Details
- Google AI Developers showcased Gemini 3 Flash handling complex function calling by sequencing tasks to prepare ramen, reasoning across 100 ingredients and 100 tools simultaneously in a demo video.
- Gemini 3 Flash, released December 17, 2025, is now the default model in the Gemini app, offering PhD-level reasoning, frontier performance on benchmarks like GPQA Diamond (90.4%), and multimodal understanding for text, images, audio, and video.
- It combines Gemini 3 Pro-grade reasoning with Flash-level speed, being 3x faster than Gemini 2.5 Pro, using 30% fewer tokens, and priced at $0.50/1M input tokens and $3/1M output tokens.
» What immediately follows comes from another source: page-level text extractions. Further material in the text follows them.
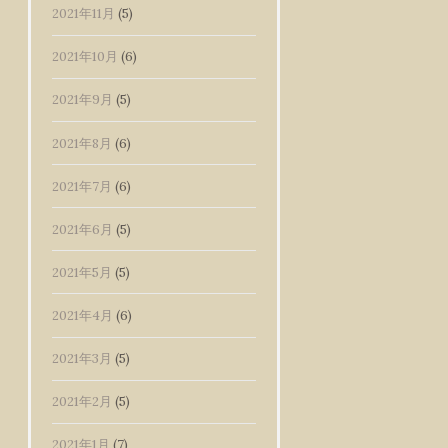
2021年11月
(5)
2021年10月
(6)
2021年9月
(5)
2021年8月
(6)
2021年7月
(6)
2021年6月
(5)
2021年5月
(5)
2021年4月
(6)
2021年3月
(5)
2021年2月
(5)
2021年1月
(7)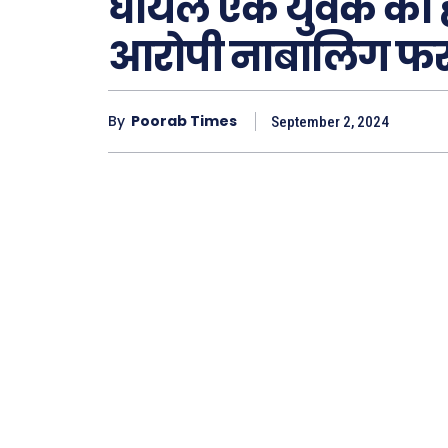
घायल एक युवक की ह
आरोपी नाबालिग फर
Type here.
By
Poorab Times
September 2, 2024
ख़बरें
छत्तीस
देश
दुनिया
राजनी
अपराध
सरकार
मनोरं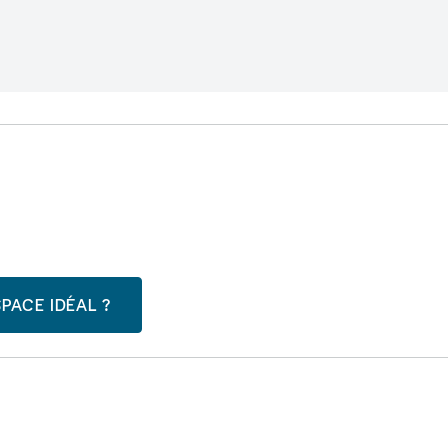
PACE IDÉAL ?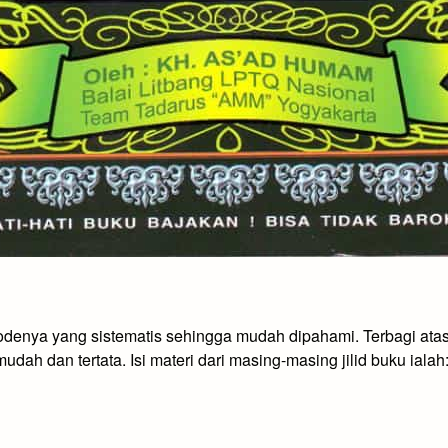
denya yang sistematis sehingga mudah dipahami. Terbagi atas
udah dan tertata. Isi materi dari masing-masing jilid buku ialah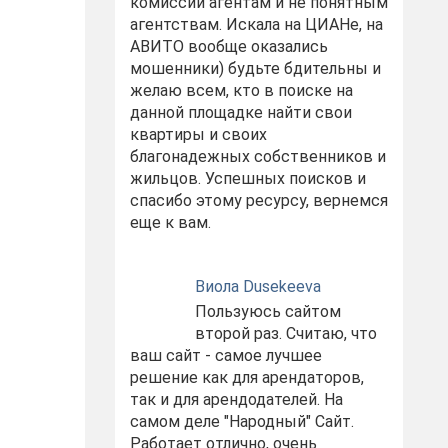
комиссий агентам и не понятным
агентствам. Искала на ЦИАНе, на
АВИТО вообще оказались
мошенники) будьте бдительны и
желаю всем, кто в поиске на
данной площадке найти свои
квартиры и своих
благонадежных собственников и
жильцов. Успешных поисков и
спасибо этому ресурсу, вернемся
еще к вам.
Виола Dusekeeva
Пользуюсь сайтом
второй раз. Считаю, что
ваш сайт - самое лучшее
решение как для арендаторов,
так и для арендодателей. На
самом деле "Народный" Сайт.
Работает отлично, очень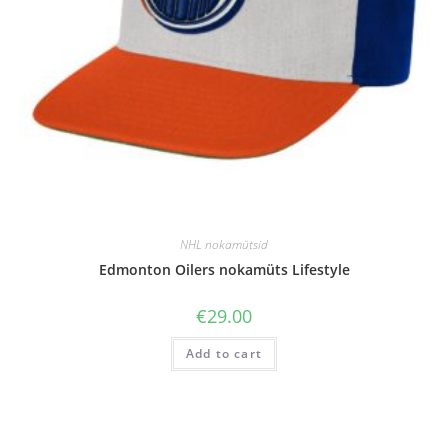
NHL nokamütsid
Edmonton Oilers nokamüts Lifestyle
€
29.00
Add to cart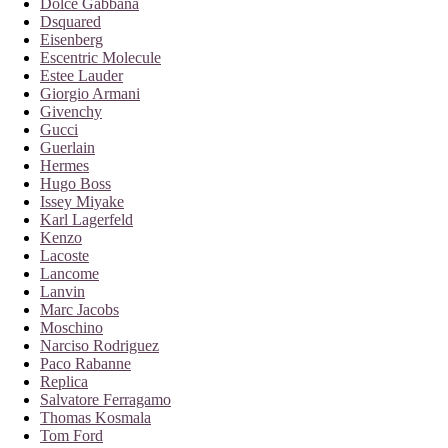
Dolce Gabbana
Dsquared
Eisenberg
Escentric Molecule
Estee Lauder
Giorgio Armani
Givenchy
Gucci
Guerlain
Hermes
Hugo Boss
Issey Miyake
Karl Lagerfeld
Kenzo
Lacoste
Lancome
Lanvin
Marc Jacobs
Moschino
Narciso Rodriguez
Paco Rabanne
Replica
Salvatore Ferragamo
Thomas Kosmala
Tom Ford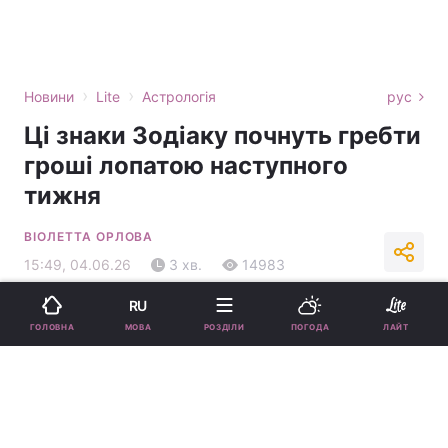
›
›
Новини
Lite
Астрологія
рус
Ці знаки Зодіаку почнуть гребти
гроші лопатою наступного
тижня
ВІОЛЕТТА ОРЛОВА
15:49, 04.06.26
3 хв.
14983
RU
Підпишіться на нас в Google
МОВА
ГОЛОВНА
РОЗДІЛИ
ПОГОДА
ЛАЙТ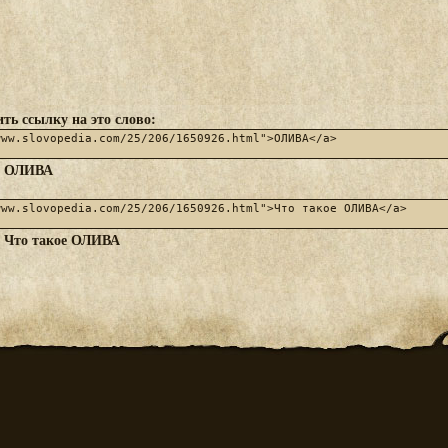
ть ссылку на это слово:
ОЛИВА
:
Что такое ОЛИВА
: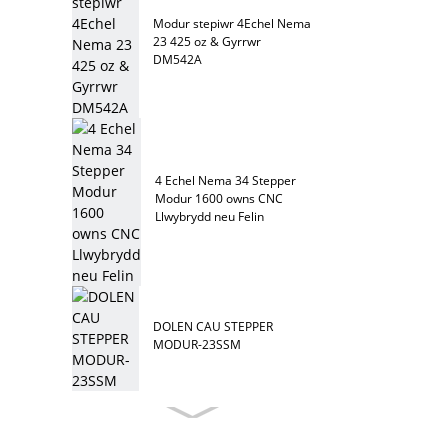
Modur stepiwr 4Echel Nema
23 425 oz & Gyrrwr
DM542A
4 Echel Nema 34 Stepper
Modur 1600 owns CNC
Llwybrydd neu Felin
DOLEN CAU STEPPER
MODUR-23SSM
- Strong in agentic workflows, it scores 78% on SWE-bench Verified for coding agents, outperforming Gemini 3 Pro, and enables near real-time applications like game assistance, video analysis, and A/B testing.
- Available via Vertex AI, Gemini Enterprise, and CLI; adopted by companies like JetBrains, Figma, Salesforce, Workday, and Box for efficient reasoning in business workflows.
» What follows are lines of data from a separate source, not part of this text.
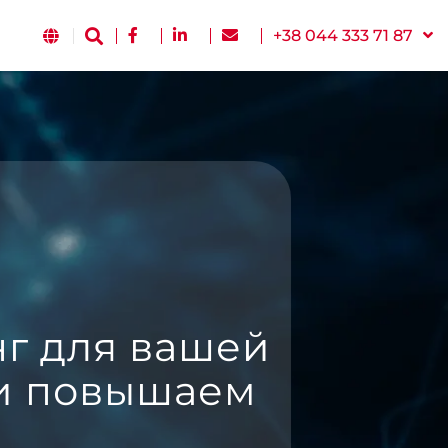
+38 044 333 71 87
г для вашей
 и повышаем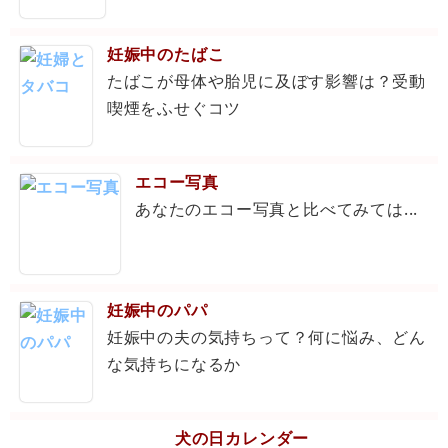
妊娠中のたばこ
たばこが母体や胎児に及ぼす影響は？受動
喫煙をふせぐコツ
エコー写真
あなたのエコー写真と比べてみては...
妊娠中のパパ
妊娠中の夫の気持ちって？何に悩み、どん
な気持ちになるか
犬の日カレンダー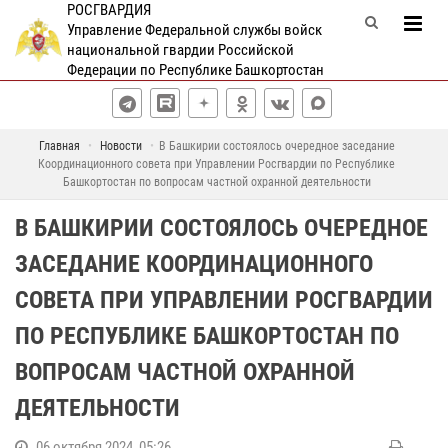
РОСГВАРДИЯ
Управление Федеральной службы войск
национальной гвардии Российской
Федерации по Республике Башкортостан
Главная
Новости
В Башкирии состоялось очередное заседание
Координационного совета при Управлении Росгвардии по Республике
Башкортостан по вопросам частной охранной деятельности
В БАШКИРИИ СОСТОЯЛОСЬ ОЧЕРЕДНОЕ
ЗАСЕДАНИЕ КООРДИНАЦИОННОГО
СОВЕТА ПРИ УПРАВЛЕНИИ РОСГВАРДИИ
ПО РЕСПУБЛИКЕ БАШКОРТОСТАН ПО
ВОПРОСАМ ЧАСТНОЙ ОХРАННОЙ
ДЕЯТЕЛЬНОСТИ
06 октября 2024, 05:26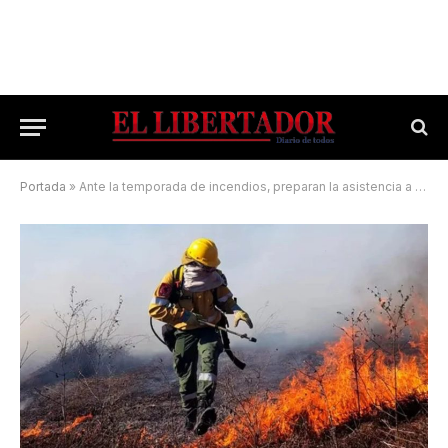
Portada
»
Ante la temporada de incendios, preparan la asistencia a las provincias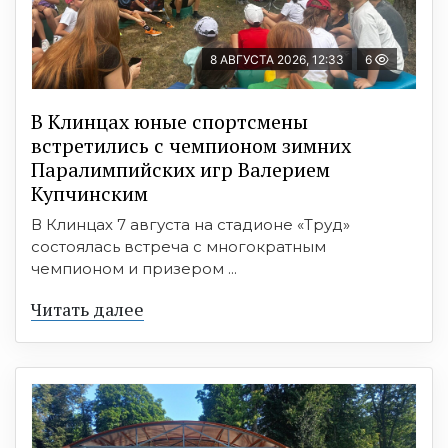
8 АВГУСТА 2026, 12:33
6
В Клинцах юные спортсмены
встретились с чемпионом зимних
Паралимпийских игр Валерием
Купчинским
В Клинцах 7 августа на стадионе «Труд»
состоялась встреча с многократным
чемпионом и призером ...
Читать далее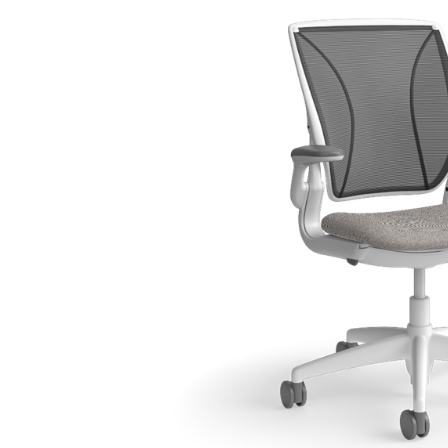
ORGANIZACIÓN DE CABLES
HERRAMIENTAS DE OFICINA ERGONÓMICAS
LAB & HEALTHCARE
SILLAS OCEAN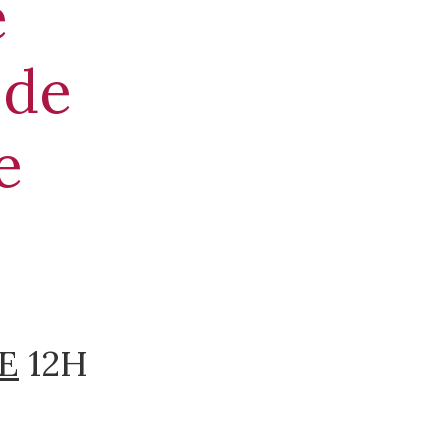
e
 de
e
E
12H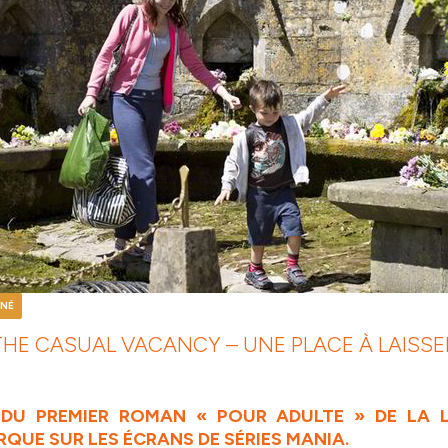
INÉ
THE CASUAL VACANCY – UNE PLACE À LAISSE
 DU PREMIER ROMAN « POUR ADULTE » DE LA LÉ
QUE SUR LES ÉCRANS DE SÉRIES MANIA.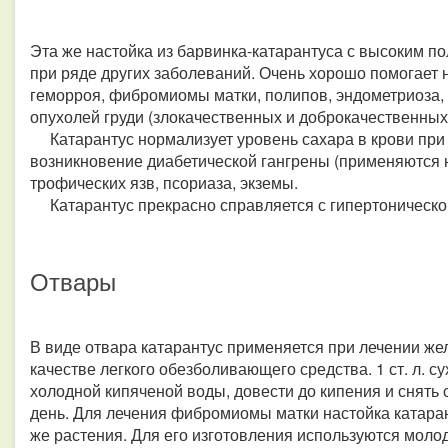
Эта же настойка из барвинка-катарантуса с высоким п
при ряде других заболеваний. Очень хорошо помогает 
геморроя, фибромиомы матки, полипов, эндометриоза, 
опухолей груди (злокачественных и доброкачественных)
Катарантус нормализует уровень сахара в крови при
возникновение диабетической гангрены (применяются на
трофических язв, псориаза, экземы.
Катарантус прекрасно справляется с гипертоническо
Отвары
В виде отвара катарантус применяется при лечении жел
качестве легкого обезболивающего средства. 1 ст. л. с
холодной кипяченой воды, довести до кипения и снять с о
день. Для лечения фибромиомы матки настойка катарант
же растения. Для его изготовления используются молод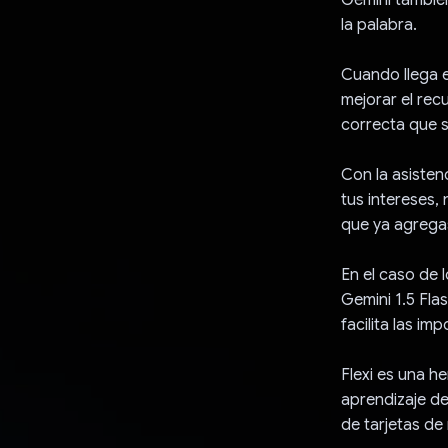
la palabra.
Cuando llega e
mejorar el rec
correcta que s
Con la asisten
tus intereses,
que ya agregas
En el caso de 
Gemini 1.5 Fla
facilita las im
Flexi es una h
aprendizaje de
de tarjetas de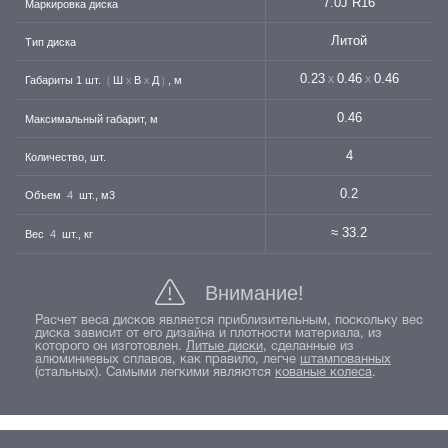
7.0J R16
Маркировка диска
Литой
Тип диска
0.23
0.46
0.46
Габариты 1 шт.
Ш
В
Д
, м
х
х
(
х
х
)
0.46
Максимальный габарит, м
4
Количество, шт.
0.2
Объем
шт., м3
4
≈ 33.2
Вес
шт., кг
4
Внимание!
Расчет веса дисков является приблизительным, поскольку вес
диска зависит от его дизайна и плотности материала, из
которого он изготовлен.
Литые диски
, сделанные из
алюминиевых сплавов, как правило, легче
штампованных
(стальных). Самыми легкими являются
кованые колеса
.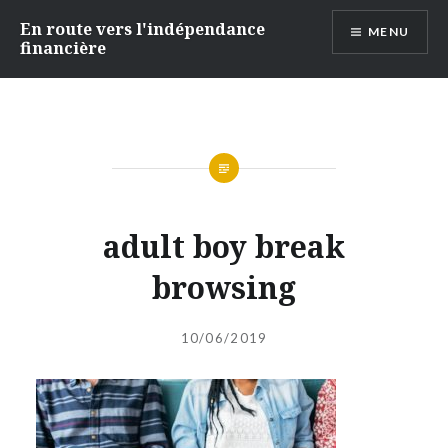
Accéder
En route vers l'indépendance
MENU
au
financière
contenu
principal
adult boy break
browsing
Publié
le
10/06/2019
par
ADMIN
- Rolling out globally as default in Google Search AI Mode for precise, fast responses with tool use and real-time web info.
Impact
Google's Gemini 3 Flash demo underscores its push toward agentic AI supremacy, delivering Pro-level reasoning at Flash speeds that pressure rivals like OpenAI's o1 and Anthropic's Claude in high-frequency workflows. By handling 100-tool orchestration in real-time ramen prep, it exemplifies scalable function calling essential for autonomous agents, narrowing the gap with larger models on benchmarks like GPQA while slashing costs by a fraction—potentially accelerating enterprise adoption in coding, multimodal analysis, and search. This efficiency frontier, with 3x speed over prior Pro versions and low-latency for live apps, aligns with trends in on-device inference and GPU optimization, steering R&D toward hybrid fast-reasoning systems. Over 12-24 months, it could redirect funding to agentic platforms, intensifying competition as Google integrates it into Search and Vertex AI, widening access while Box and Figma-like adopters validate its operational edge over slower incumbents.